I have alexnet:
(0): Conv2d(3, 64, kernel_size=(11, 11), stride=(4, 4), padding=(2, 2))
(1): Conv2d(64, 192, kernel_size=(5, 5), stride=(1, 1), padding=(2, 2))
(2): Conv2d(192, 384, kernel_size=(3, 3), stride=(1, 1), padding=(1, 1))
(3): Conv2d(384, 256, kernel_size=(3, 3), stride=(1, 1), padding=(1, 1))
(4): Conv2d(256, 256, kernel_size=(3, 3), stride=(1, 1), padding=(1, 1))
(5): Linear(in_features=9216, out_features=4096, bias=True)
(6): Linear(in_features=4096, out_features=4096, bias=True)
(7): Linear(in_features=4096, out_features=102, bias=True)
which I am trying to calculate hessian vector product for. The Conv layers are put on cuda:0
and the linear layers on cuda:1
. I have the following code, which make sure the vector and the gradient are on the same gpu, but I get an error. stored_grad
is a vector of all the gradients.
class HVPOperator(object):
def __init__(self, model, loss, device):
self.device = device
self.model = model
self.loss = loss # loss function
self.stored_grad = None # stored gradient (on CPU)
self.count_params = sum(p.numel() for p in self.model.parameters() if p.requires_grad)

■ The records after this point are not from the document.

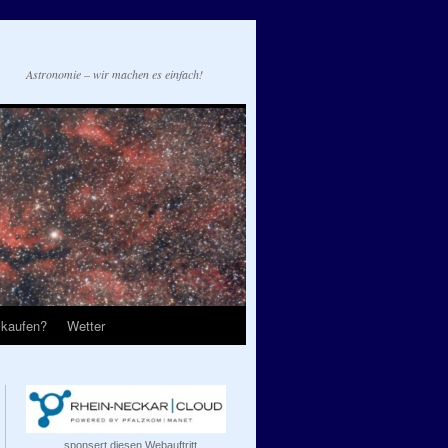
Astronomie – wir machen es einfach!
 kaufen?
Wetter
...sponsert diesen Webauftritt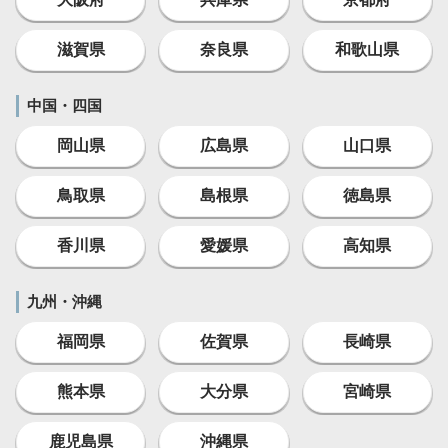
滋賀県
奈良県
和歌山県
中国・四国
岡山県
広島県
山口県
鳥取県
島根県
徳島県
香川県
愛媛県
高知県
九州・沖縄
福岡県
佐賀県
長崎県
熊本県
大分県
宮崎県
鹿児島県
沖縄県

def structured_vector(self, flat_vector):
structured =[]
start = 0
for param in self.model.parameters():
if param.requires_grad:
size = param.shape.numel()
vec = torch.reshape(flat_vector[start: (start+size)], param.shape)

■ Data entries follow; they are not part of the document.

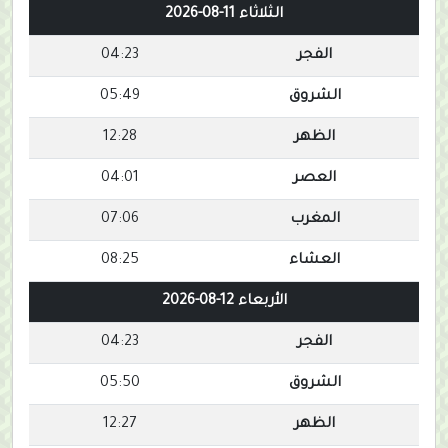
الثلاثاء 11-08-2026
الفجر
04:23
الشروق
05:49
الظهر
12:28
العصر
04:01
المغرب
07:06
العشاء
08:25
الأربعاء 12-08-2026
الفجر
04:23
الشروق
05:50
الظهر
12:27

structured.append(vec.double().to(param.device))
start += size
return structured
def Hvp(self, vec, storedGrad=False):
# Returns H*vec where H is the hessian of the loss w.r.t. the vectorized model parameters
# convert numpy array to torch tensor
if type(vec) is np.ndarray:
vec = torch.from_numpy(vec)
vec = vec.to(self.device)
vec = vec.double() # convert to double
# compute original gradient, tracking computation graph
grad_dict = self.structured_vector(self.stored_grad)
self.zero_grad()
gvp = [torch.sum(g*v) for g,v in zip(grad_dict, vec)]
grad_dict = torch.autograd.grad(gvp, self.model.parameters(), create_graph=True)
hessian_vec_prod = [v.double() for v in grad_dict]
return hessian_vec_prod.data.double()
I get the following error which happens at index 10, meaning the kernel weights for first linear layer. Any idea how to solve this?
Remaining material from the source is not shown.